Os dois partidos que recebem mais recursos do FEFC e do Fundo Partidário em 2020 são o Partido dos Trabalhadores (PT) e o Partido Social Liberal (PSL). O PT recebe do FEFC pouco mais de 201 milhões de reais e 65,3 milhões do Fundo Partidário. Já o PSL recebe aproximadamente 199 milhões do FEFC e 73,7 milhões do Fundo Partidário.

O PT, até o momento, repassou 36,3 milhões de reais, sendo 66,9% em candidaturas de brancos. Em relação a distribuição de gênero, 33,7% da verba está com candidaturas de mulheres – cumprindo, portanto, com a reserva de 30%. Cabe destacar que 18,5% dos recursos estão com candidaturas de mulheres brancas, 12,2% de mulheres pretas e 2,9% de mulheres pardas.

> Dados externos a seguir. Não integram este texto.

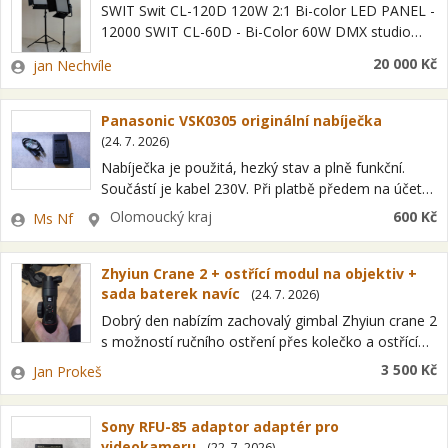
SWIT Swit CL-120D 120W 2:1 Bi-color LED PANEL -
12000 SWIT CL-60D - Bi-Color 60W DMX studio
LED panel - 8000,- Špičkové světelné panely s
Zadavatel
20 000 Kč
jan Nechvíle
věrnou interpretací a…
Panasonic VSK0305 originální nabíječka
(
24. 7. 2026
)
Nabíječka je použitá, hezký stav a plně funkční.
Součástí je kabel 230V. Při platbě předem na účet
zašlu na Zásilkovnu, poštovné 95 Kč. Dobírka na
Zadavatel
Lokalita
Olomoucký kraj
600 Kč
Ms Nf
Zásilkovnu po zaplacení…
Zhyiun Crane 2 + ostřící modul na objektiv +
sada baterek navíc
(
24. 7. 2026
)
Dobrý den nabízím zachovalý gimbal Zhyiun crane 2
s možností ručního ostření přes kolečko a ostřící
modul. K tomu dám sadu baterií navíc. Gimbal jsem
Zadavatel
3 500 Kč
Jan Prokeš
používal minimálně protože…
Sony RFU-85 adaptor adaptér pro
videokameru
(
22. 7. 2026
)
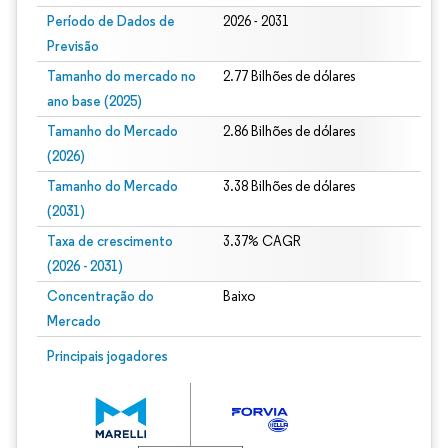
Período de Dados de
2026 - 2031
Previsão
Tamanho do mercado no
2.77 Bilhões de dólares
ano base (2025)
Tamanho do Mercado
2.86 Bilhões de dólares
(2026)
Tamanho do Mercado
3.38 Bilhões de dólares
(2031)
Taxa de crescimento
3.37% CAGR
(2026 - 2031)
Concentração do
Baixo
Mercado
Imagem © Mordor Intelligence. O reuso requer atribuição conforme CC BY 4.0.
Principais jogadores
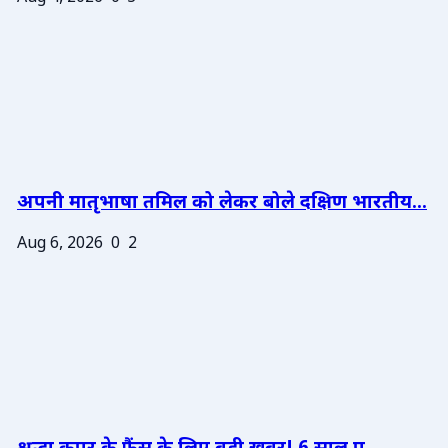
अपनी मातृभाषा तमिल को लेकर बोले दक्षिण भारतीय...
Aug 6, 2026
0
2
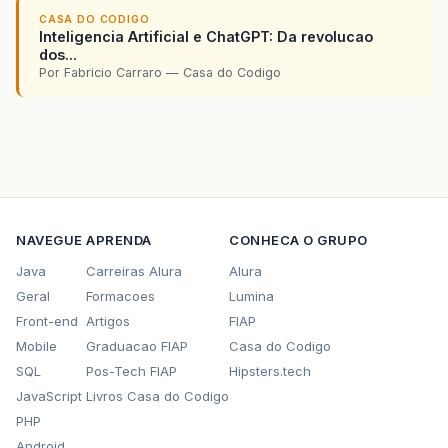
CASA DO CODIGO
Inteligencia Artificial e ChatGPT: Da revolucao
dos...
Por Fabricio Carraro — Casa do Codigo
NAVEGUE
APRENDA
CONHECA O GRUPO
Java
Carreiras Alura
Alura
Geral
Formacoes
Lumina
Front-end
Artigos
FIAP
Mobile
Graduacao FIAP
Casa do Codigo
SQL
Pos-Tech FIAP
Hipsters.tech
JavaScript
Livros Casa do Codigo
PHP
Android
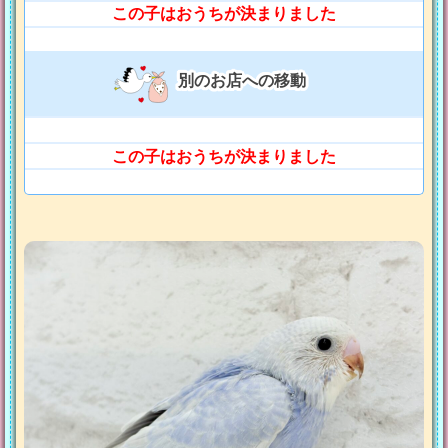
この子はおうちが決まりました
別のお店への移動
この子はおうちが決まりました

A campanha do PT com mais recursos é a de Jilmar Tatto, candidato a prefeito de São Paulo, com quase 4,5 milhões de reais. As campanhas de Benedita da Silva, candidata a prefeita do Rio de Janeiro, e de Major Denice, candidata a prefeita de Salvador, ambas do gênero feminino e autodeclaradas pretas, receberam, respectivamente, 5,4% e 2,5% do total dos recursos.

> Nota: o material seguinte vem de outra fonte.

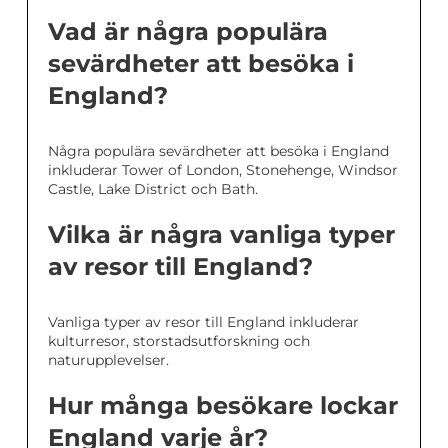
Vad är några populära
sevärdheter att besöka i
England?
Några populära sevärdheter att besöka i England
inkluderar Tower of London, Stonehenge, Windsor
Castle, Lake District och Bath.
Vilka är några vanliga typer
av resor till England?
Vanliga typer av resor till England inkluderar
kulturresor, storstadsutforskning och
naturupplevelser.
Hur många besökare lockar
England varje år?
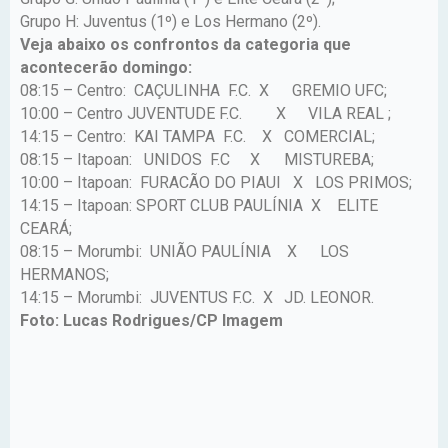
Grupo H: Juventus (1º) e Los Hermano (2º).
Veja abaixo os confrontos da categoria que
acontecerão domingo:
08:15 – Centro: CAÇULINHA F.C. X
GREMIO UFC;
10:00 – Centro JUVENTUDE F.C.
X
VILA REAL ;
14:15 – Centro: KAI TAMPA F.C. X
COMERCIAL;
08:15 – Itapoan: UNIDOS F.C X MISTUREBA;
10:00 – Itapoan: FURACÃO DO PIAUI X LOS PRIMOS;
14:15 – Itapoan: SPORT CLUB PAULÍNIA X ELITE
CEARÁ;
08:15 – Morumbi: UNIÃO PAULÍNIA X
LOS
HERMANOS;
14:15 – Morumbi: JUVENTUS F.C. X
JD. LEONOR.
Foto: Lucas Rodrigues/CP Imagem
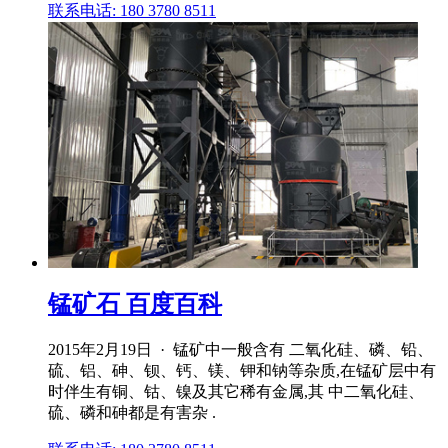
联系电话: 180 3780 8511
锰矿石 百度百科
2015年2月19日 · 锰矿中一般含有 二氧化硅、磷、铅、
硫、铝、砷、钡、钙、镁、钾和钠等杂质,在锰矿层中有
时伴生有铜、钴、镍及其它稀有金属,其 中二氧化硅、
硫、磷和砷都是有害杂 .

A campanha de Jilmar Tatto, sozinha, ultrapassa o valor repassado às candidatas do Rio e Salvador somadas a todas as candidaturas de mulheres pretas do PT. Representante da máquina partidária e com baixíssima intenção de voto, a candidatura de Tatto é símbolo da crítica feita ao partido mesmo internamente. Em um artigo de Leonardo Avritzer neste Observatório, analisamos a dificuldade que a candidatura de Tatto tem nesta eleição.

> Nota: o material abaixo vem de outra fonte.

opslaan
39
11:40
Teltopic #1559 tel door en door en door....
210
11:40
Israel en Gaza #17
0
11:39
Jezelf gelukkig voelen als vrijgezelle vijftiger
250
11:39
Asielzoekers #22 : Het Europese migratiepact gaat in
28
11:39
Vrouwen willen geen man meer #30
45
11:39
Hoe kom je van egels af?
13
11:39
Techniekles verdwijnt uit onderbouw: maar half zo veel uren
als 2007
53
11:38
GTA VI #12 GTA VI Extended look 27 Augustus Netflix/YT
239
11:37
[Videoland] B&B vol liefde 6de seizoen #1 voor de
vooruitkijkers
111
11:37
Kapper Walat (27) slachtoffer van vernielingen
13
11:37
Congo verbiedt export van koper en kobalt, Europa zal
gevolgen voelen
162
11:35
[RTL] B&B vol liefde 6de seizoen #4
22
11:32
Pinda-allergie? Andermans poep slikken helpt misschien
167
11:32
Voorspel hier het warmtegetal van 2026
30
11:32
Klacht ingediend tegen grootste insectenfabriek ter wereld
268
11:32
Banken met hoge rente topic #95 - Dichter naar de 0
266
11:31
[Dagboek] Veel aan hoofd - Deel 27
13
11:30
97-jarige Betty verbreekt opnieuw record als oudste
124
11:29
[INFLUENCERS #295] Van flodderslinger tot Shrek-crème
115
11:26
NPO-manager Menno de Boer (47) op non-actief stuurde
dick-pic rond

O PSL já repassou 41,3 milhões de reais, sendo 56% destes recursos a homens brancos. O total destinado a brancos é de 69,4%, e a mulheres é de 27,6%, não cumprindo as regras de distribuição das verbas até o momento. Mulheres pretas receberam 2,4 milhões de reais, o que representa 5,8% dos recursos repassados, mas quase a totalidade (2,3 milhões de reais) foi para uma única pessoa, Vanda Monteiro, candidata a Prefeitura de Palmas.

Concentração de recursos dos fundos eleitoral e partidário

A campanha com mais recursos dos fundos, por enquanto, é a de João Campos (PSB), candidato a prefeito de Recife, com 7,5 milhões de reais. Bruno Covas (PSDB), candidato a prefeito de São Paulo, vem em segundo lugar no índice de concentração de recursos dos fundos, com 7 milhões de reais. Em terceiro lugar, está a campanha de Alfredo Nascimento, candidato do PL a Prefeitura de Manaus, com 6 milhões de reais, e então Jilmar Tatto (PT), com pouco menos de 4,5 milhões. Isso significa que 6% do total foi repassado até agora foi para estes quatro candidatos, que correspondem a 0,02% do total de candidatos a prefeito em todo o país.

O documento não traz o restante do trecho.